Joe Sack, an independent consultant, and trade association veteran talks to DerivSource about the skills gained whilst working with SIFMA, his new role with the Association of Institutional INVESTORS and the benefits of involving yourself with a trade association within the financial markets.
Q: What pushed you to pursue a career as a trade association executive in the financial industry?
A: I was working for the New York Stock Exchange back in the day as an in house lawyer and I was noticed by the Securities Industry Association (SIA). The SIA was known for its work in the equities space and they started a new, independent trade association that called itself the Public Securities Association (PSA). I was the second hire for the PSA, which became The Bond Market Association (TBMA).
At the time, I really didn’t know what I was getting into. It seemed like an opportunity to advance my career but I didn’t see the trade association space as a lifetime professional pursuit at that time. However, it quickly became something that I felt I was a natural at because I was able to deal with the big picture and I appreciated the opportunity to meet and rub elbows with the leaders of the Wall Street community.
Q: What skills are crucial to work within trade associations?
A: The financial services industry is a relationship business. One of the main skill sets needed is respect for the many talented people that make up the industry. That gives rise to building relationships and just as building relationships is important if you are out there doing deals or if you are heading up a trading desk, it’s also important if you are a representative of the industry in a trade association capacity. The people that entrust you to represent them have to have confidence in you, which means they have to know you and you have to tell them who you are.
Q: What roles, experiences and milestones in your career really helped you to transition into your current role in the Association of Institutional INVESTORS (AII)?
A: As I gained experience in the trade association world I was able to spot opportunities for the trade group as a business, which were engaging up and coming segments of the financial services industry. For example, The Bond Market Association formed a buy side component, which still exists and is part of SIFMA. Buy-side firms then were somewhat reticent and their voices were being expressed individually. In order for them to expand their business they had to have the sophisticated systems of sell side firms with regard to trading and processing. They effectively became partners with the sell side on matters of common concern. Previously that was only the domain of the sell side. I spotted that as an opportunity for the trade association and led the establishment of the Asset Management Group (AMG).
People will say a business is only as good as the staff but really it is only as good as the industry leadership. Over the years there have been some extremely committed people who had outstanding careers and then still went the extra mile and became public spokespeople for the industry. The memorable experience is actually having a relationship with people who stepped up in that capacity. I’m still at it, I’m still doing this and most likely if the people I represented didn’t care, I don’t think I would care.
Q: Why did you decide to work with the Association of Institutional INVESTORS and move on from SIFMA?
A: Well, all good things come to an end. I was there for 24 years and it was time to move on. I decided to remain involved in the industry. The Association of Institutional INVESTORS offers an independent buy side point of view and doesn’t address every issue under the sun. SIFMA represents a larger group of people and does an extremely good job of it. However, there are some issues for large asset management firms and they’d like to just be able to huddle on their own, outside of the groups. They’re not banks and certain issues can be seen as “bank issues”. While there are bank issues, there are, separately, asset management issues.
There’s a whole bunch of our guys who are saying ‘we want to hear the story about regulatory reform. Bring everybody together, bring together the experts and let’s have one sit down and just see what we get.’ That’s a perfect project for the AII.
Q: Can you tell us about your role in the Association of Institutional INVESTORS?

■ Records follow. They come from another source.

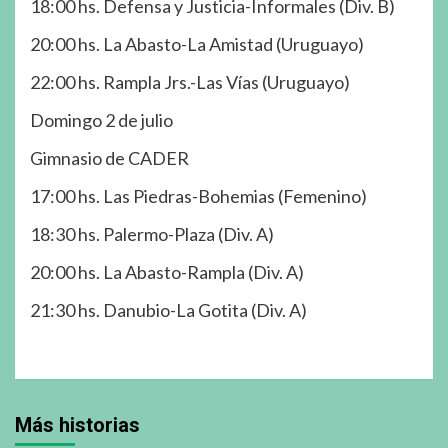
18:00 hs. Defensa y Justicia-Informales (Div. B)
20:00 hs. La Abasto-La Amistad (Uruguayo)
22:00 hs. Rampla Jrs.-Las Vías (Uruguayo)
Domingo 2 de julio
Gimnasio de CADER
17:00 hs. Las Piedras-Bohemias (Femenino)
18:30 hs. Palermo-Plaza (Div. A)
20:00 hs. La Abasto-Rampla (Div. A)
21:30 hs. Danubio-La Gotita (Div. A)
Más historias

A: My role now is somewhat more targeted than what I’m used to in that I’m less involved in what’s going on in Washington and more engaged in the process of what happens when the regulatory reform begins to be implemented. We are having a major challenge at this point in time assessing what is the tempo of the implementation of regulatory reform? There’s so many bumps in the road… what do you do with LEI? Who’s going to clarify it? There are a thousand-and-one questions that a lot of people thought would be more discernible at this stage of the game. The AII is attempting to fit into that process in a constructive way.
Large banks realise there’s these bumps in the road and hold a conference call. Then the people who are members of the AII come back to us and say ‘we’ve just done a call, we have something we have to deal with’. You have to figure out whether it’s a business matter that affects a couple of firms or is it industry-wide? We’re like a fire department – we’re constantly going out there, answering the call.
Q: Do you have any advice that you could give to our growing number of younger readers?
A: Right now there’s so much change going on. Don’t just listen to one association, hear what they’re all saying and configure what’s going on out there to your own business. I think DerivSource is a great example of how you can find comprehensive information. You’ve got to think industry-wide on your own. No one’s going to put that together for you.
Q: What would you do professionally if you hadn’t followed the path you’re on now?
A: I played baseball in college and I had offers from professional teams I could have pursued. I did not go that route; instead I went to law school and got involved in the trade association field. But who knows? Maybe I would have made it!